返事のない私に心配したのでしょうか……お母さんが勝手に私の部屋に入って来ます。
「綾乃、座れる? 一回深呼吸しようか?」
私の様子を見たお母さんはいたって冷静に対応します。
私はお母さんが言った通りにベッドの端に座ると、吸って吐くをゆっくり何回か続けます。
やがて、呼吸も落ち着いたところでお母さんはベッドの端に座ります。お母さんの表情はとても穏やかです。
「何があったのか教えてくれる?」
「う、うん……」
私はさっきあった出来事を全て話しました。
正直、説明するのがとても恥ずかしかったですが、お母さんは何も言わず聞いています。
説明を終えると、お母さんは分かりやすく考える仕草をとります。
「そうだったのね……でも、綾乃はキスしている前のところを見てないのよね?」
「そうだけど……」
「なら、何かの弾みでそういう体制になってしまったということも考えられるんじゃない? よくテレビドラマとかであるじゃない。転んでしまって、意図的ではないけどキスしてしまったていうシーン」
「たしかにそういうシーンはあるけど……でも、あれは違うよ。私前から不安だったんだ」
「不安?」
「うん。りょーくんと舞さんって仲がいいなぁって思っててね。お互いを名前で呼び合ってるし、しかも呼び捨てだよ? それに舞さん小ちゃくて可愛いし……前からこのことを考えるとすごく不安だった」
りょーくんと舞さんの間には、私とは違う何かで結ばれている。そう思った時だってあった。

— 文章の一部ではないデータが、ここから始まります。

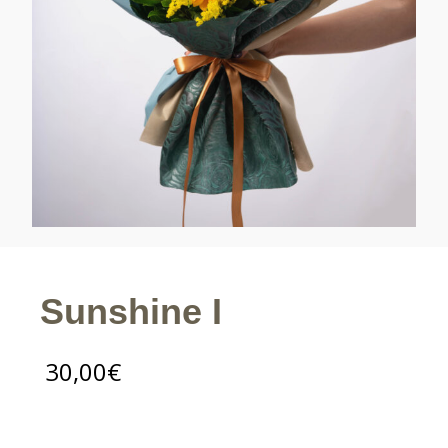
Sunshine I
30,00
€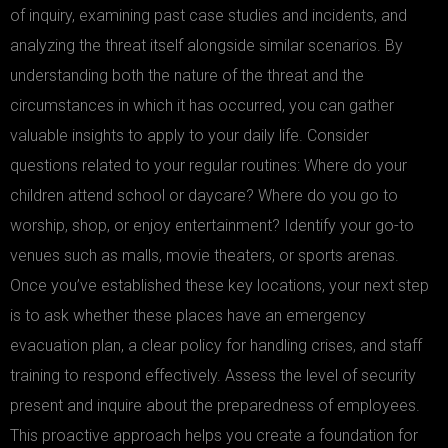
of inquiry, examining past case studies and incidents, and
analyzing the threat itself alongside similar scenarios. By
understanding both the nature of the threat and the
circumstances in which it has occurred, you can gather
valuable insights to apply to your daily life. Consider
questions related to your regular routines: Where do your
children attend school or daycare? Where do you go to
worship, shop, or enjoy entertainment? Identify your go-to
venues such as malls, movie theaters, or sports arenas.
Once you’ve established these key locations, your next step
is to ask whether these places have an emergency
evacuation plan, a clear policy for handling crises, and staff
training to respond effectively. Assess the level of security
present and inquire about the preparedness of employees.
This proactive approach helps you create a foundation for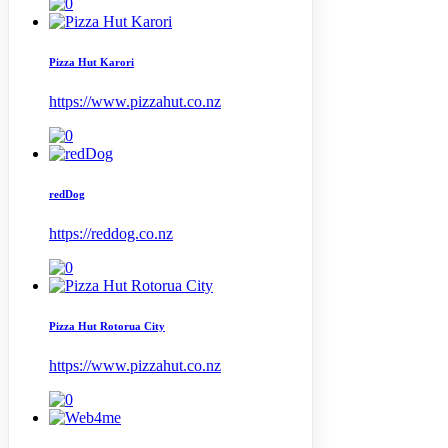
Pizza Hut Karori
https://www.pizzahut.co.nz
redDog
https://reddog.co.nz
Pizza Hut Rotorua City
https://www.pizzahut.co.nz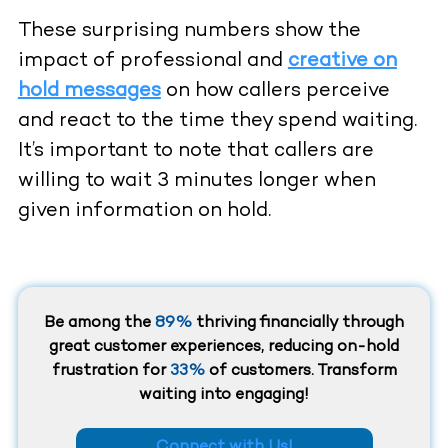
These surprising numbers show the
impact of professional and
creative on
hold messages
on how callers perceive
and react to the time they spend waiting.
It’s important to note that callers are
willing to wait 3 minutes longer when
given information on hold.
Be among the
89%
thriving financially through
great customer experiences, reducing on-hold
frustration for
33%
of customers. Transform
waiting into engaging!
Connect with Us!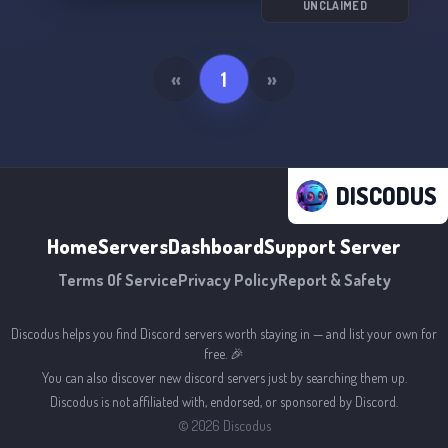
UNCLAIMED
«
1
»
DISCODUS
Home
Servers
Dashboard
Support Server
Terms Of Service
Privacy Policy
Report & Safety
Discodus helps you find Discord servers worth staying in — and list your own for
free. 🎉
You can also discover new discord servers just by searching them up.
Discodus is not affiliated with, endorsed, or sponsored by Discord.
©
2026
Discodus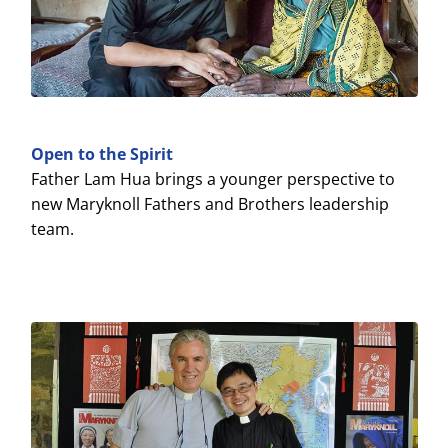
Open to the Spirit
Father Lam Hua brings a younger perspective to
new Maryknoll Fathers and Brothers leadership
team.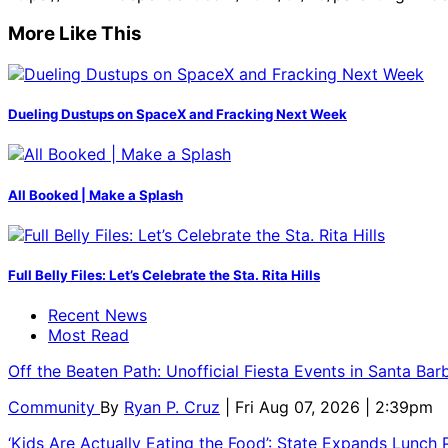
More Like This
Dueling Dustups on SpaceX and Fracking Next Week
All Booked | Make a Splash
Full Belly Files: Let’s Celebrate the Sta. Rita Hills
Recent News
Most Read
Off the Beaten Path: Unofficial Fiesta Events in Santa Bar
Community
By
Ryan P. Cruz
| Fri Aug 07, 2026 | 2:39pm
‘Kids Are Actually Eating the Food’: State Expands Lunch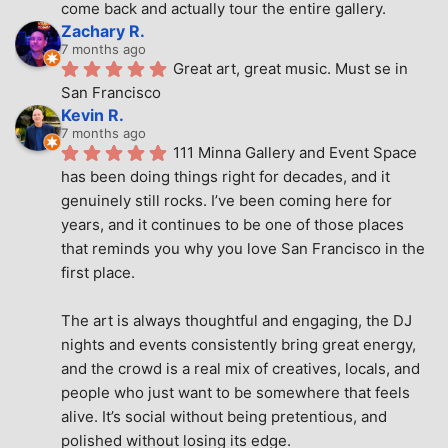
come back and actually tour the entire gallery.
Zachary R.
7 months ago
Great art, great music. Must se in 
San Francisco
Kevin R.
7 months ago
111 Minna Gallery and Event Space 
has been doing things right for decades, and it 
genuinely still rocks. I’ve been coming here for 
years, and it continues to be one of those places 
that reminds you why you love San Francisco in the 
first place.
The art is always thoughtful and engaging, the DJ 
nights and events consistently bring great energy, 
and the crowd is a real mix of creatives, locals, and 
people who just want to be somewhere that feels 
alive. It’s social without being pretentious, and 
polished without losing its edge.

やはりですが、たかだか幼少期まで幼なじみだった私とりょーくんとでは距離があったのです。
普通に考えて、幼少期の頃なんてあまり覚えてませんしね。急に幼なじみだぁとか言って、現れた私なんて周りの同年齢の女子とほとんど変わりません。ただただ昔、幼なじみで少し仲がいいだけのことです。
やっぱり舞さんには勝てませんでした。
「綾乃……」
そんな私の様子を見ているお母さんはなんと答えていいのか分からないといった表情をして、見つめているだけです。

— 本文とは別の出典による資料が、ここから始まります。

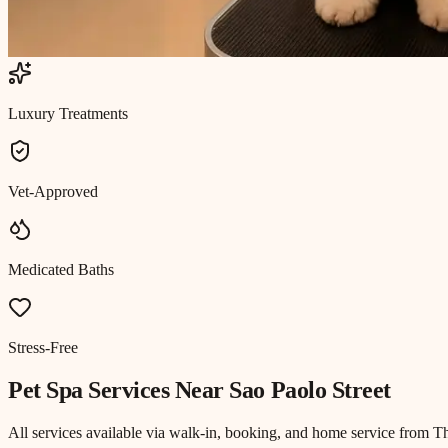
Luxury Treatments
Vet-Approved
Medicated Baths
Stress-Free
Pet Spa
Services Near
Sao Paolo Street
All services available via walk-in, booking, and home service from T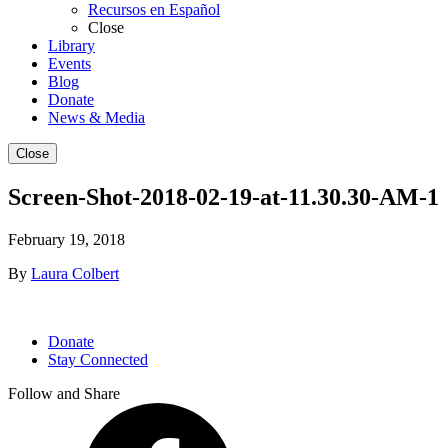
Recursos en Español
Close
Library
Events
Blog
Donate
News & Media
Close
Screen-Shot-2018-02-19-at-11.30.30-AM-1
February 19, 2018
By
Laura Colbert
Donate
Stay Connected
Follow and Share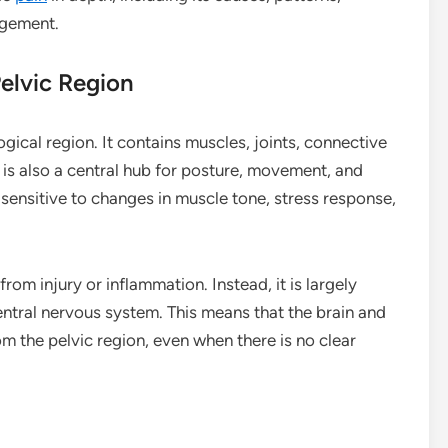
agement.
elvic Region
gical region. It contains muscles, joints, connective
It is also a central hub for posture, movement, and
rly sensitive to changes in muscle tone, stress response,
rom injury or inflammation. Instead, it is largely
ntral nervous system. This means that the brain and
m the pelvic region, even when there is no clear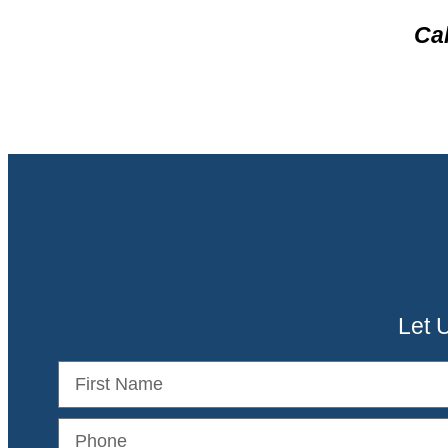
Cal
Let 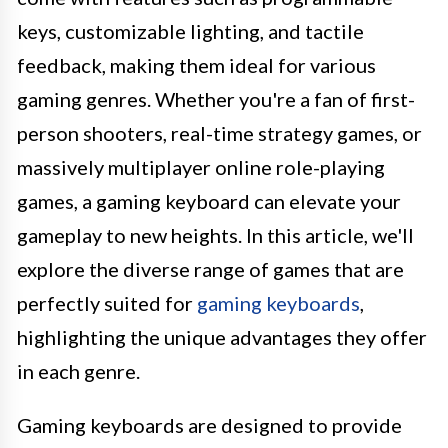
keys, customizable lighting, and tactile
feedback, making them ideal for various
gaming genres. Whether you're a fan of first-
person shooters, real-time strategy games, or
massively multiplayer online role-playing
games, a gaming keyboard can elevate your
gameplay to new heights. In this article, we'll
explore the diverse range of games that are
perfectly suited for
gaming keyboards
,
highlighting the unique advantages they offer
in each genre.
Gaming keyboards are designed to provide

もう諦めよう……私は舞さんに負けたのです。というか、もしかするとライバル関係が始まる前から負けてたのかもしれません。あはは……私って、負け戦に勝つつもりで勝負を挑んでたんですね。なんて惨めなんだろう……。
「お母さん、鈴木さんから連絡とかあった?」
「鈴木さんから? そうね……まだ連絡はないけど……それがどうしたの?」
「私、スカウトを受けようかなって思ってるんだけど、連絡してもいい?」
「綾乃……それ、本気で言ってるの?」
「うん、本気だよ。りょーくんのことを忘れるためにも別の道を歩もうかなって思ってる」
りょーくんがいない日常なんて私には耐えられない。
あの二人を見ているだけで胸がモヤモヤして、耐えきれなくなってしまうと思うし、会うと気まずい雰囲気になってしまう。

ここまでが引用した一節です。